• **Task brief**
Every record below should be written out exactly; pictures stay out.

Saved entries
####################

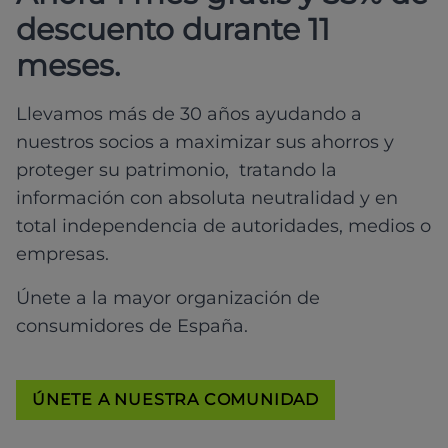
descuento durante 11
meses.
Llevamos más de 30 años ayudando a
nuestros socios a maximizar sus ahorros y
proteger su patrimonio, tratando la
información con absoluta neutralidad y en
total independencia de autoridades, medios o
empresas.
Únete a la mayor organización de
consumidores de España.
ÚNETE A NUESTRA COMUNIDAD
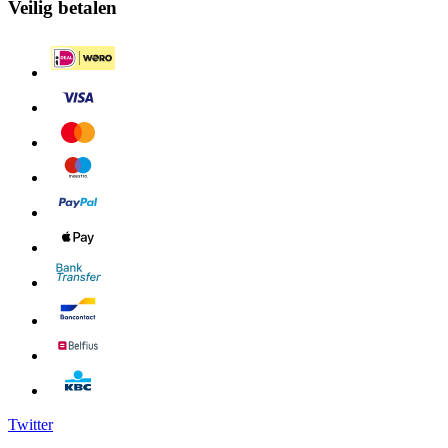
Veilig betalen
Twitter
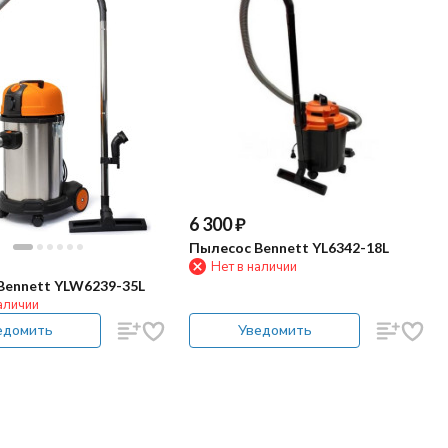
6 300
₽
Пылесос Bennett YL6342-18L
Нет в наличии
Bennett YLW6239-35L
аличии
едомить
Уведомить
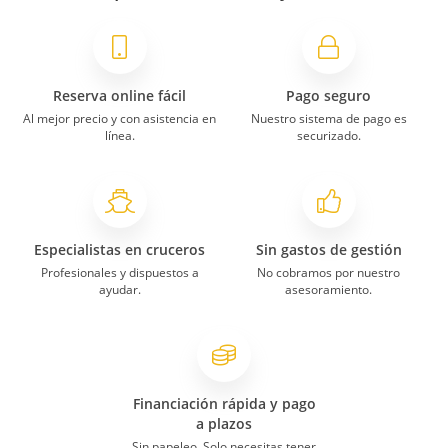
Reserva online fácil
Pago seguro
Al mejor precio y con asistencia en
Nuestro sistema de pago es
línea.
securizado.
Especialistas en cruceros
Sin gastos de gestión
Profesionales y dispuestos a
No cobramos por nuestro
ayudar.
asesoramiento.
Financiación rápida y pago
a plazos
Sin papeleo. Solo necesitas tener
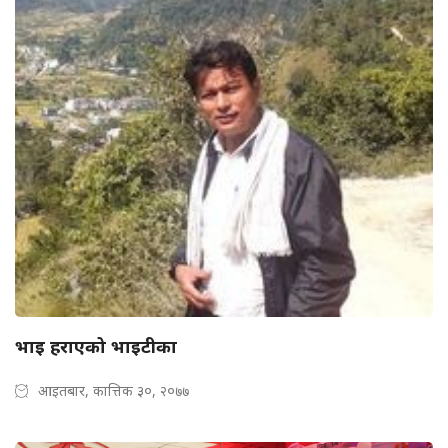
भाइ हराएको भाइटीका
आइतबार, कात्तिक ३०, २०७७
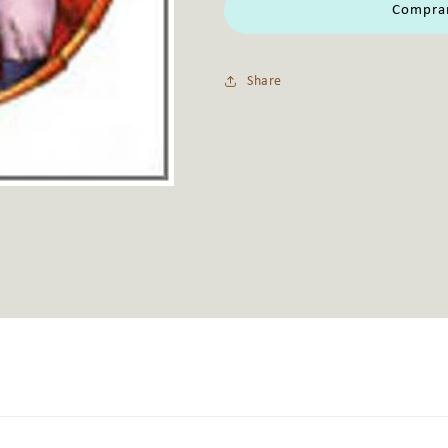
-
-
Comprar
VOLUME
VOLUME
Share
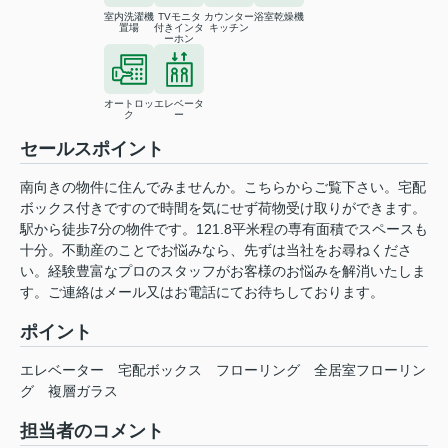
室内洗濯機
TVモニタ
カウンター
浴室乾燥機
置場
付きインタ
キッチン
ーホン
オートロッ
エレベータ
ク
ー
セールスポイント
南向きの物件に住んでみませんか。こちらからご覧下さい。宅配
ボックス付きですので時間を気にせず荷物受け取りができます。
駅から徒歩7分の物件です。121.8平米程の専有面積でスペースも
十分。不動産のことでお悩みなら、先ずは当社をお尋ねくださ
い。経験豊富なプロのスタッフがお客様のお悩みを解消いたしま
す。ご連絡はメール又はお電話にてお待ちしております。
ポイント
エレベーター
宅配ボックス
フローリング
全居室フローリン
グ
複層ガラス
担当者のコメント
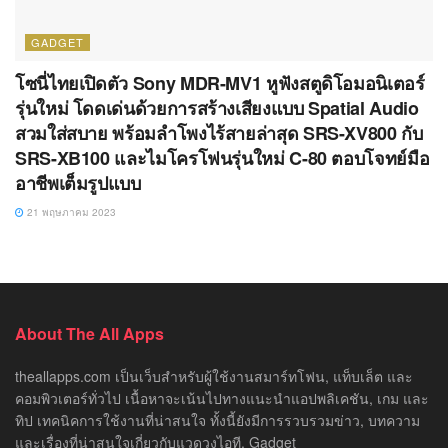
GADGET
โซนี่ไทยเปิดตัว Sony MDR-MV1 หูฟังสตูดิโอมอนิเตอร์
รุ่นใหม่ โดดเด่นด้วยการสร้างเสียงแบบ Spatial Audio
สวมใส่สบาย พร้อมลำโพงไร้สายล่าสุด SRS-XV800 กับ
SRS-XB100 และไมโครโฟนรุ่นใหม่ C-80 ตอบโจทย์มือ
อาชีพเต็มรูปแบบ
21 พฤษภาคม 2023
About The All Apps
theallapps.com เป็นเว็บสำหรับผู้ใช้งานสมาร์ทโฟน, แท็บเล็ต และ
คอมพิวเตอร์ทั่วไป เนื้อหาจะเน้นไปทางแนะนำแอปพลิเคชัน, เกม และ
ทิป เทคนิคการใช้งานที่น่าสนใจ ทั้งนี้ยังมีการรวบรวมข่าว, บทความ
และเรื่องที่น่าสนใจเกี่ยวกับแวดวงไอที, Gadget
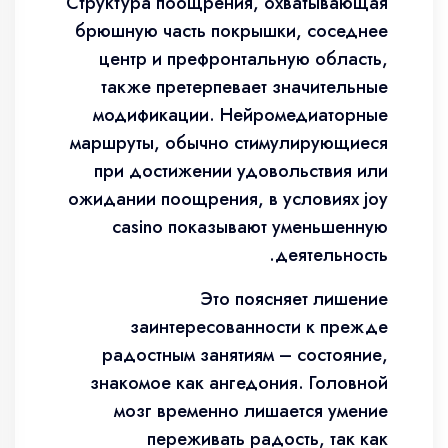
Структура поощрения, охватывающая
брюшную часть покрышки, соседнее
центр и префронтальную область,
также претерпевает значительные
модификации. Нейромедиаторные
маршруты, обычно стимулирующиеся
при достижении удовольствия или
ожидании поощрения, в условиях joy
casino показывают уменьшенную
деятельность.
Это поясняет лишение
заинтересованности к прежде
радостным занятиям – состояние,
знакомое как ангедония. Головной
мозг временно лишается умение
переживать радость, так как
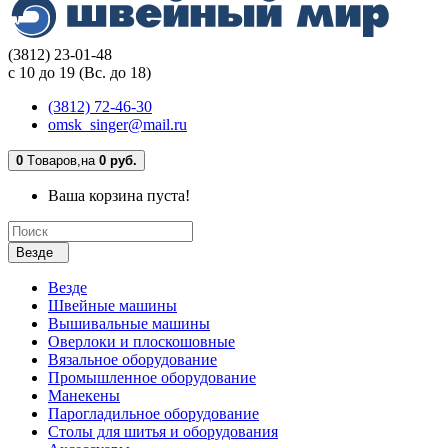
(3812) 23-01-48
с 10 до 19 (Вс. до 18)
(3812) 72-46-30
omsk_singer@mail.ru
0
Tоваров,
на
0 руб.
Ваша корзина пуста!
Везде
Везде
Швейные машины
Вышивальные машины
Оверлоки и плоскошовные
Вязальное оборудование
Промышленное оборудование
Манекены
Парогладильное оборудование
Столы для шитья и оборудования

####################

• **Written answer**
descuento durante 11
meses.
Llevamos más de 30 años ayudando a
nuestros socios a maximizar sus ahorros y
proteger su patrimonio, tratando la
información con absoluta neutralidad y en
total independencia de autoridades, medios o
empresas.
Únete a la mayor organización de
consumidores de España.
ÚNETE A NUESTRA COMUNIDAD
Veilig betalen
Twitter
6 300
₽
Пылесос Bennett YL6342-18L
Нет в наличии
Bennett YLW6239-35L
аличии
едомить
Уведомить
Reserva online fácil
Pago seguro
Al mejor precio y con asistencia en
Nuestro sistema de pago es
línea.
securizado.
Especialistas en cruceros
Sin gastos de gestión
Profesionales y dispuestos a
No cobramos por nuestro
ayudar.
asesoramiento.
Financiación rápida y pago
a plazos
Sin papeleo. Solo necesitas tener
भाइ हराएको भाइटीका
आइतबार, कात्तिक ३०, २०७७
-
-
Comprar
VOLUME
VOLUME
Share
室内洗濯機
TVモニタ
カウンター
浴室乾燥機
置場
付きインタ
キッチン
ーホン
オートロッ
エレベータ
ク
ー
セールスポイント
南向きの物件に住んでみませんか。こちらからご覧下さい。宅配
ボックス付きですので時間を気にせず荷物受け取りができます。
駅から徒歩7分の物件です。121.8平米程の専有面積でスペースも
十分。不動産のことでお悩みなら、先ずは当社をお尋ねくださ
い。経験豊富なプロのスタッフがお客様のお悩みを解消いたしま
す。ご連絡はメール又はお電話にてお待ちしております。
ポイント
エレベーター
宅配ボックス
フローリング
全居室フローリン
グ
複層ガラス
担当者のコメント
GADGET
โซนี่ไทยเปิดตัว Sony MDR-MV1 หูฟังสตูดิโอมอนิเตอร์
รุ่นใหม่ โดดเด่นด้วยการสร้างเสียงแบบ Spatial Audio
สวมใส่สบาย พร้อมลำโพงไร้สายล่าสุด SRS-XV800 กับ
SRS-XB100 และไมโครโฟนรุ่นใหม่ C-80 ตอบโจทย์มือ
อาชีพเต็มรูปแบบ
21 พฤษภาคม 2023
About The All Apps
theallapps.com เป็นเว็บสำหรับผู้ใช้งานสมาร์ทโฟน, แท็บเล็ต และ
คอมพิวเตอร์ทั่วไป เนื้อหาจะเน้นไปทางแนะนำแอปพลิเคชัน, เกม และ
ทิป เทคนิคการใช้งานที่น่าสนใจ ทั้งนี้ยังมีการรวบรวมข่าว, บทความ
และเรื่องที่น่าสนใจเกี่ยวกับแวดวงไอที, Gadget
Структура поощрения, охватывающая
брюшную часть покрышки, соседнее
центр и префронтальную область,
также претерпевает значительные
модификации. Нейромедиаторные
маршруты, обычно стимулирующиеся
при достижении удовольствия или
ожидании поощрения, в условиях joy
casino показывают уменьшенную
деятельность.
Это поясняет лишение
заинтересованности к прежде
радостным занятиям – состояние,
знакомое как ангедония. Головной
мозг временно лишается умение
переживать радость, так как
(3812) 23-01-48
с 10 до 19 (Вс. до 18)
(3812) 72-46-30
omsk_singer@mail.ru
0
Tоваров,
на
0 руб.
Ваша корзина пуста!
Везде
Везде
Швейные машины
Вышивальные машины
Оверлоки и плоскошовные
Вязальное оборудование
Промышленное оборудование
Манекены
Парогладильное оборудование
Столы для шитья и оборудования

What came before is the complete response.